_Assigned task_
For this listing, the lines between the one holding "idad a medicamentos" and the one holding "जिला पंचायत की टीम ने", inclusive, must be set down exactly.

_Data provided_
········

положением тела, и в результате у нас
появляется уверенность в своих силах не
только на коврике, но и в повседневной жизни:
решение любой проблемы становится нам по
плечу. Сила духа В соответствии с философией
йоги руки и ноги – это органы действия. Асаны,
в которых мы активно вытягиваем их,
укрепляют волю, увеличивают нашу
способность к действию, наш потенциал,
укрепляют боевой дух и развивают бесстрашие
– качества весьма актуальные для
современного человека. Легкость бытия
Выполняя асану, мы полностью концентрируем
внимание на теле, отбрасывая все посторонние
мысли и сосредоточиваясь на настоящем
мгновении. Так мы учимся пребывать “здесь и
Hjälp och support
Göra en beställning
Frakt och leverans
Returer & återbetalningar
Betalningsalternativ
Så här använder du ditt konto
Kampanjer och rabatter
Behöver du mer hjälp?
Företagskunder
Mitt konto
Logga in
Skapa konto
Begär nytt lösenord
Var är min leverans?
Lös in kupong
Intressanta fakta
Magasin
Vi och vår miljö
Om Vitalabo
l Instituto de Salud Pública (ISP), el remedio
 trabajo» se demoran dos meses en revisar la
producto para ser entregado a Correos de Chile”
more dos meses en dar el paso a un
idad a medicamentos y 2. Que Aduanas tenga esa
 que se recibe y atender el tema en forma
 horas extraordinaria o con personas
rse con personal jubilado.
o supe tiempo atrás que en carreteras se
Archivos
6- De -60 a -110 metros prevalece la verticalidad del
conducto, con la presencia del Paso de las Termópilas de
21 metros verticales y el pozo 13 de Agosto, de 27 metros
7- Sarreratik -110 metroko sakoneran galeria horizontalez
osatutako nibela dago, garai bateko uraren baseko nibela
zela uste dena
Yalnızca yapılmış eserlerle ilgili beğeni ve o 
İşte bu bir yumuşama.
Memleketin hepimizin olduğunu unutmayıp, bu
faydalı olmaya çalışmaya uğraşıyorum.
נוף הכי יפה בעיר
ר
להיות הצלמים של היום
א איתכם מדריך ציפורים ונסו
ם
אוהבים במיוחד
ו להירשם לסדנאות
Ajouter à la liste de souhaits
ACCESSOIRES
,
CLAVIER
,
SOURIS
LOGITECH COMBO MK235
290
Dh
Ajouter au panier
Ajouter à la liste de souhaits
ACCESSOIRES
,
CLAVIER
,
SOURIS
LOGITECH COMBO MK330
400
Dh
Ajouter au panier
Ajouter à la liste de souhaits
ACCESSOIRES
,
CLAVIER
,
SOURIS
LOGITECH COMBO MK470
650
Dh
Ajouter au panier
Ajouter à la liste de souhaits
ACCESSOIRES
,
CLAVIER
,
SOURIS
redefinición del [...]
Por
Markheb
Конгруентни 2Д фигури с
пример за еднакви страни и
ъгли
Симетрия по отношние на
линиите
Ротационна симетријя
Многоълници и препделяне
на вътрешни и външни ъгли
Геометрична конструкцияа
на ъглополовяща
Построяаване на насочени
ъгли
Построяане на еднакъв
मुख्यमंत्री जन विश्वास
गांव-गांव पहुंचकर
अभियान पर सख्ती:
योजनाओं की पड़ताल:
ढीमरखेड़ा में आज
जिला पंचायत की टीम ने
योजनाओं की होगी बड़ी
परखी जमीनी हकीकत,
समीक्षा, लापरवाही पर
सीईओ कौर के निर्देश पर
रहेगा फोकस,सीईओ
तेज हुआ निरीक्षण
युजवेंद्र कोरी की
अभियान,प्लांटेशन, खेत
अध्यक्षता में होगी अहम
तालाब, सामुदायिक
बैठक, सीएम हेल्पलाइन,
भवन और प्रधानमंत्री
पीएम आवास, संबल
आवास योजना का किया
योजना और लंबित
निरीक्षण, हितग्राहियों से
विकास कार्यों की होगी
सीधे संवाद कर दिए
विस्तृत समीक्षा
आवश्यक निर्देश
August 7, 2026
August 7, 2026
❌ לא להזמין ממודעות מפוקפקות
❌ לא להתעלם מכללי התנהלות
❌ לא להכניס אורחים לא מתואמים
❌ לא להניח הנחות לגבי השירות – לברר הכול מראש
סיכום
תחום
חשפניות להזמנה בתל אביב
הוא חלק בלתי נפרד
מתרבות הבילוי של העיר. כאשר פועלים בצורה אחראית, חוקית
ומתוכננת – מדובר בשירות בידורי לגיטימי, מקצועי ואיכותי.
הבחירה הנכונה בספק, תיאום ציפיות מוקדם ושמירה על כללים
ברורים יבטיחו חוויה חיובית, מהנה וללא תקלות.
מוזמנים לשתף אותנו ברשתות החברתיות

········

_Solution_
idad a medicamentos y 2. Que Aduanas tenga esa
 que se recibe y atender el tema en forma
 horas extraordinaria o con personas
rse con personal jubilado.
o supe tiempo atrás que en carreteras se
Archivos
6- De -60 a -110 metros prevalece la verticalidad del
conducto, con la presencia del Paso de las Termópilas de
21 metros verticales y el pozo 13 de Agosto, de 27 metros
7- Sarreratik -110 metroko sakoneran galeria horizontalez
osatutako nibela dago, garai bateko uraren baseko nibela
zela uste dena
Yalnızca yapılmış eserlerle ilgili beğeni ve o 
İşte bu bir yumuşama.
Memleketin hepimizin olduğunu unutmayıp, bu
faydalı olmaya çalışmaya uğraşıyorum.
נוף הכי יפה בעיר
ר
להיות הצלמים של היום
א איתכם מדריך ציפורים ונסו
ם
אוהבים במיוחד
ו להירשם לסדנאות
Ajouter à la liste de souhaits
ACCESSOIRES
,
CLAVIER
,
SOURIS
LOGITECH COMBO MK235
290
Dh
Ajouter au panier
Ajouter à la liste de souhaits
ACCESSOIRES
,
CLAVIER
,
SOURIS
LOGITECH COMBO MK330
400
Dh
Ajouter au panier
Ajouter à la liste de souhaits
ACCESSOIRES
,
CLAVIER
,
SOURIS
LOGITECH COMBO MK470
650
Dh
Ajouter au panier
Ajouter à la liste de souhaits
ACCESSOIRES
,
CLAVIER
,
SOURIS
redefinición del [...]
Por
Markheb
Конгруентни 2Д фигури с
пример за еднакви страни и
ъгли
Симетрия по отношние на
линиите
Ротационна симетријя
Многоълници и препделяне
на вътрешни и външни ъгли
Геометрична конструкцияа
на ъглополовяща
Построяаване на насочени
ъгли
Построяане на еднакъв
मुख्यमंत्री जन विश्वास
गांव-गांव पहुंचकर
अभियान पर सख्ती:
योजनाओं की पड़ताल:
ढीमरखेड़ा में आज
जिला पंचायत की टीम ने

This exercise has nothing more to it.